In the planning stages for D-Day it was made clear the Islands would not be included in any attack because heavy German fortifications would necessitate the use of the equivalent of four divisions and this was wasteful use of manpower crucial to success
in Normandy. The Islands were a
potential flanking threat as the help given to St Malo, and the raid on Granville showed, but no more than that. It was confirmed in October 1944 that no direct attack would take place. From then it was clear that intensive naval activity in the Western Channel would cut the Channel Islands off from supplies and thus damage the German garrison. On 27 September the cabinet discussed the possible supply of food to the Channel Islands. The chiefs of staff, the ministry of economic warfare, and the home office were not opposed to this. However, Churchill was clear that he opposed aid, and General Brooke recorded that evening that it was decided not to send in any food. When he approved the plan for eventual liberation Churchill scribbled in the margin, 'Let 'em starve. No fighting. They can rot at their leisure'. Referring though he was to the Germans, it was the civilian population who would rot as well.

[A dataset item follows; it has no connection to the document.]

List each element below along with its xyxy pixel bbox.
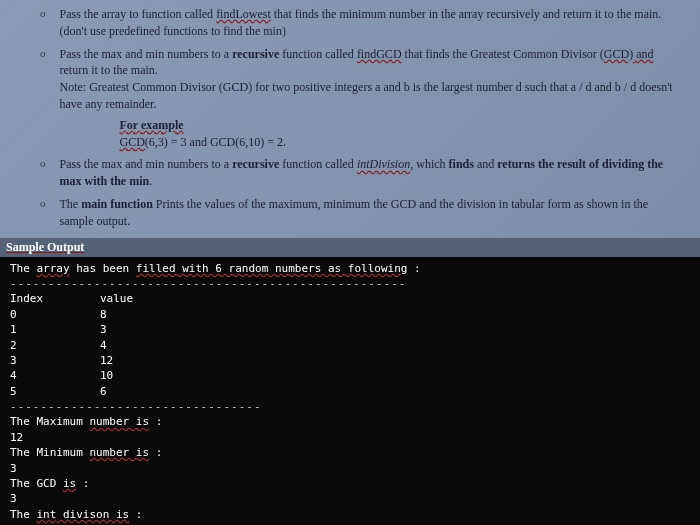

So the last year was to prove a terrible one. Famine, fuel and medical shortages grew steadily worse helped only a little by five Red Cross visits. The troops grew more violent in their search for food. Restriction followed restriction. Gas, electricity, and telephone services ceased. Even the water supply was affected. German repression increased. By February 1945, firm Nazi supporters were in charge of the troops, and the Platzkommandantur. They discussed seizing all food, and letting the Islanders starve.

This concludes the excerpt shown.